◆ WORK REQUIRED ◆
All that is wanted is the exact text of the lines below from the one with "2015-2-27 12:41" through the one with "Miramar. Tenemos para", inclusive, minus any pictures.
Segment Start: MATERIAL FOR THE TASK
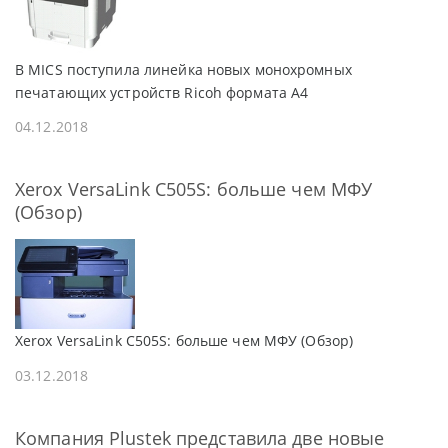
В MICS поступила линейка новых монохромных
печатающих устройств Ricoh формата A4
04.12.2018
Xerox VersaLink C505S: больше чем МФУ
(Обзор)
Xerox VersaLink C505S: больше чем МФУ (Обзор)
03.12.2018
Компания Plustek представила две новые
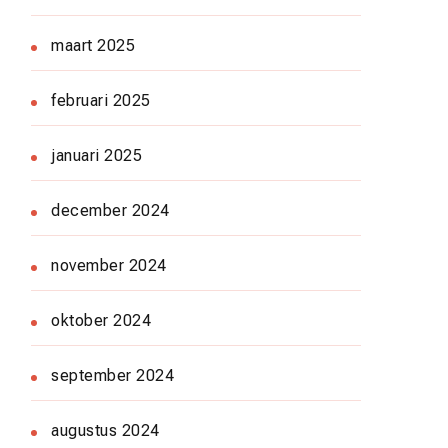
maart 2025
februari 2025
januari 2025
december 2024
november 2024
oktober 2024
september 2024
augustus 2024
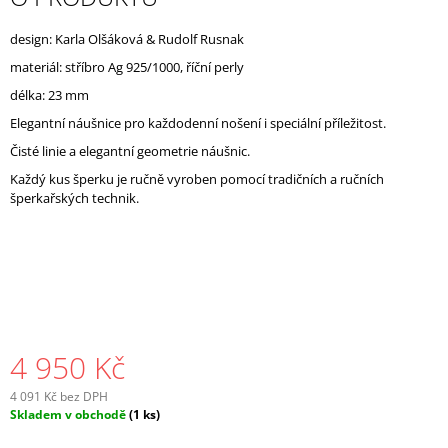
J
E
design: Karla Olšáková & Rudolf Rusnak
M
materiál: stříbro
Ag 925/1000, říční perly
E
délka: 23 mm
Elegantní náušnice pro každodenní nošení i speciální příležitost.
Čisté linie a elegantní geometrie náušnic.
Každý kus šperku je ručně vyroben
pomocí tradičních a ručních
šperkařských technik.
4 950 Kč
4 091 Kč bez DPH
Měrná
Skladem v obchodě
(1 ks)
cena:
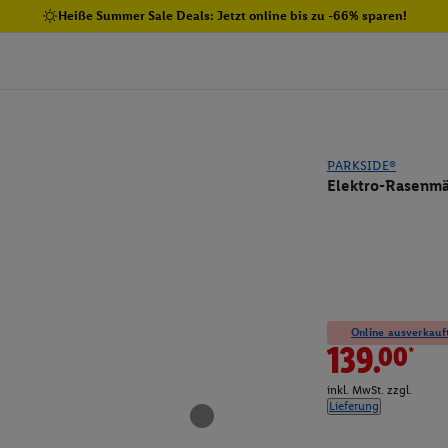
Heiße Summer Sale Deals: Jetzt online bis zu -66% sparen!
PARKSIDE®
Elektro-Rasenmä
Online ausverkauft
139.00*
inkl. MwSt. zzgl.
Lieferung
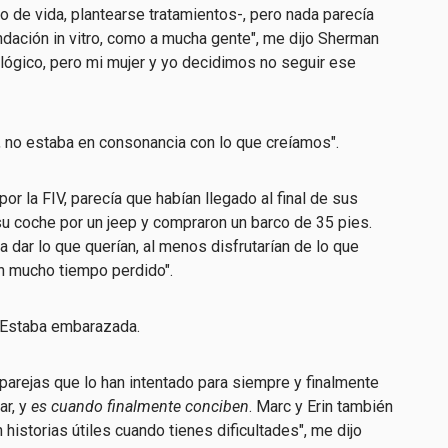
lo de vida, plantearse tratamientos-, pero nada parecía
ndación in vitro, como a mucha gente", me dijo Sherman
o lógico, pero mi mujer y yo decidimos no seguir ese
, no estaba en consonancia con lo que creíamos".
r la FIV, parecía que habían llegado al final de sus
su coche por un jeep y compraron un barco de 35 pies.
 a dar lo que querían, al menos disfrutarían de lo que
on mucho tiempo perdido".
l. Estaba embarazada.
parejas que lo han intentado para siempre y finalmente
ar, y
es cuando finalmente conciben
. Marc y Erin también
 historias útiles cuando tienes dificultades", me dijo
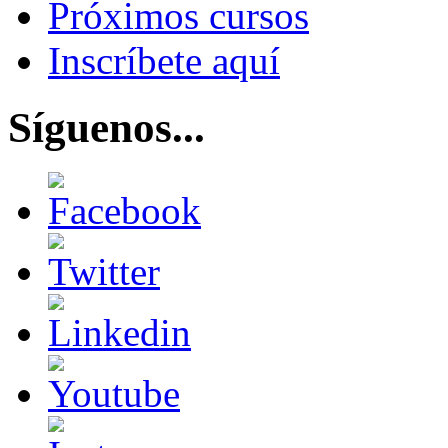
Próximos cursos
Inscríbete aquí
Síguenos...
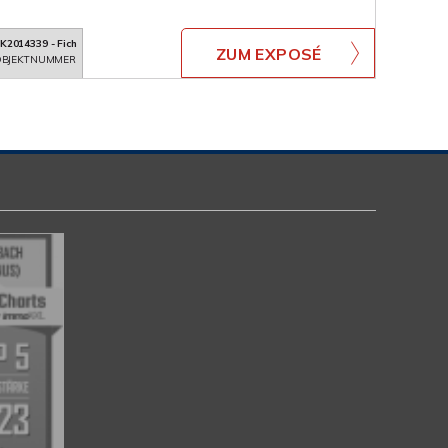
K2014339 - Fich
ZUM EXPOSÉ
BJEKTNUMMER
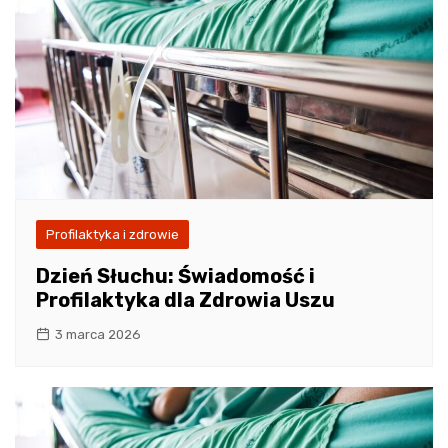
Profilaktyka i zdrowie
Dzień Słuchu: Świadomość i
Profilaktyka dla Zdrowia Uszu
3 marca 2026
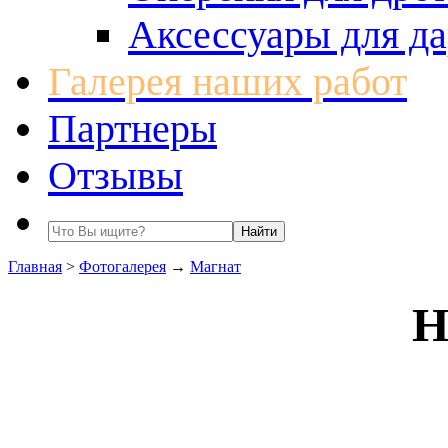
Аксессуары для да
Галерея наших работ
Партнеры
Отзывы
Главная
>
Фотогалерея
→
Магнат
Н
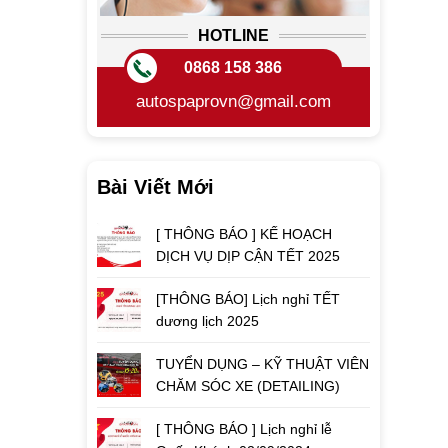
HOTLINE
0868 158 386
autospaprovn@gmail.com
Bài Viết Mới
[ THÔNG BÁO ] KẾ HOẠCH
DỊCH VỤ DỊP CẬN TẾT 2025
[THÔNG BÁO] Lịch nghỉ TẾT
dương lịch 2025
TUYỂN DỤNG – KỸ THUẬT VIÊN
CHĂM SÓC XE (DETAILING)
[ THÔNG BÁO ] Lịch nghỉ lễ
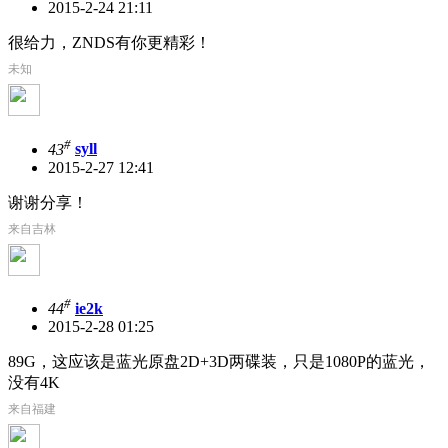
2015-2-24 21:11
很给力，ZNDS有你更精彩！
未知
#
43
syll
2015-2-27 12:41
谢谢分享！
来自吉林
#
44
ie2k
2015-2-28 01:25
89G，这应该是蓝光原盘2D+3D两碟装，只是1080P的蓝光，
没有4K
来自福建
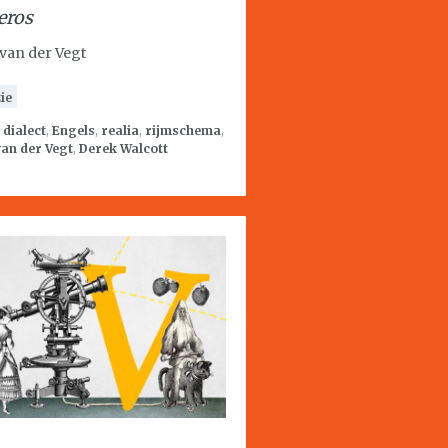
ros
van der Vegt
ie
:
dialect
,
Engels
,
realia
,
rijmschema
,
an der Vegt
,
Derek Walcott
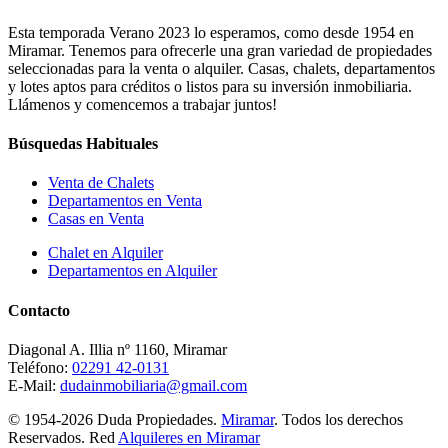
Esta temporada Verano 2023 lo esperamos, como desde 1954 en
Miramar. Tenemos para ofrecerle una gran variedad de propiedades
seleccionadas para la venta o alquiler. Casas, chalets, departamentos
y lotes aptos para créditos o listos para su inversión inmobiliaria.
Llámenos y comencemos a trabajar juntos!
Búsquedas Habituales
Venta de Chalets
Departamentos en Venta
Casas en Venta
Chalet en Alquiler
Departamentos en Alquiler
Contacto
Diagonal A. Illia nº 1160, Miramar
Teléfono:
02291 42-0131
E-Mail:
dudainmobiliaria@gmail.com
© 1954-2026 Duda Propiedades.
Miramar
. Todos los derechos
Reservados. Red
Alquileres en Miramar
Segment End: MATERIAL FOR THE TASK
Segment Start: MATERIAL FOR THE TASK
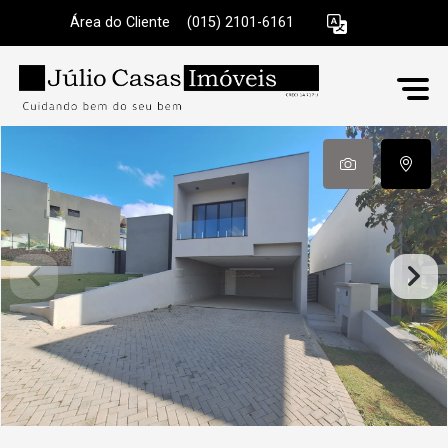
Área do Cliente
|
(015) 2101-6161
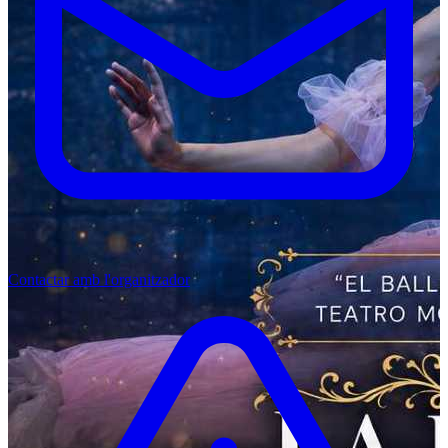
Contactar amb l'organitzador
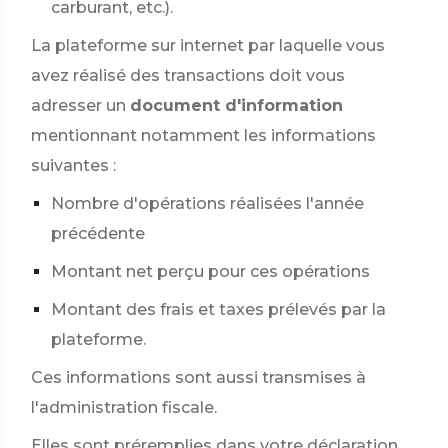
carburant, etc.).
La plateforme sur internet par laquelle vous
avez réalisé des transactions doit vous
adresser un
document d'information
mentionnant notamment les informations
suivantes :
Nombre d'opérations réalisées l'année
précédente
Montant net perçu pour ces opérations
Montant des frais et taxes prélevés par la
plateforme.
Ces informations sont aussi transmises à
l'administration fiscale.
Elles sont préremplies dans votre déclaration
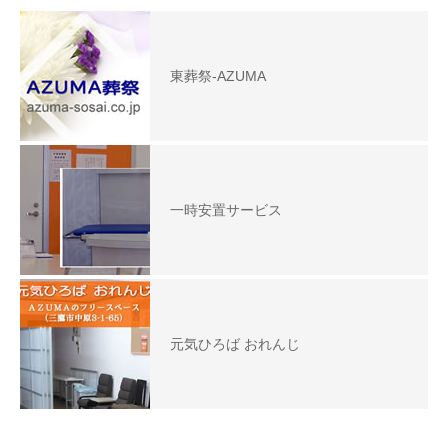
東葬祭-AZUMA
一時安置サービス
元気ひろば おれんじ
Segment End: MATERIAL FOR THE TASK
◆ OUTPUT FOR THIS EXERCISE ◆
2015-2-27 12:41
谢谢分享！
来自吉林
#
44
ie2k
2015-2-28 01:25
89G，这应该是蓝光原盘2D+3D两碟装，只是1080P的蓝光，
没有4K
来自福建
ros
van der Vegt
ie
:
dialect
,
Engels
,
realia
,
rijmschema
,
an der Vegt
,
Derek Walcott
Esta temporada Verano 2023 lo esperamos, como desde 1954 en
Miramar. Tenemos para ofrecerle una gran variedad de propiedades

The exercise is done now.